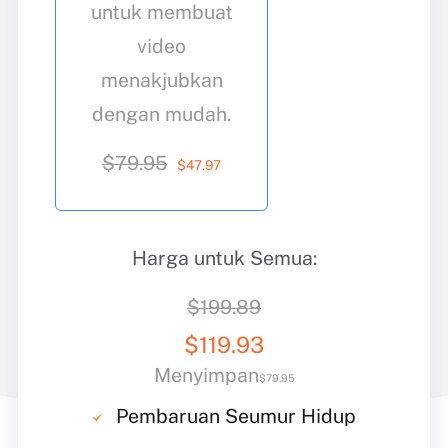
untuk membuat
video
menakjubkan
dengan mudah.
$79.95
$
47
.97
Harga untuk Semua:
$199.89
$
119
.93
Menyimpan
$79.95
Pembaruan Seumur Hidup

━━━━━━━━

> **ABOUT THIS TASK**
Whenever a picture appears, leave it out, and return every record exactly.

> **SOLUTION TO THIS EXERCISE**
untuk membuat
video
menakjubkan
dengan mudah.
$79.95
$
47
.97
Harga untuk Semua:
$199.89
$
119
.93
Menyimpan
$79.95
Pembaruan Seumur Hidup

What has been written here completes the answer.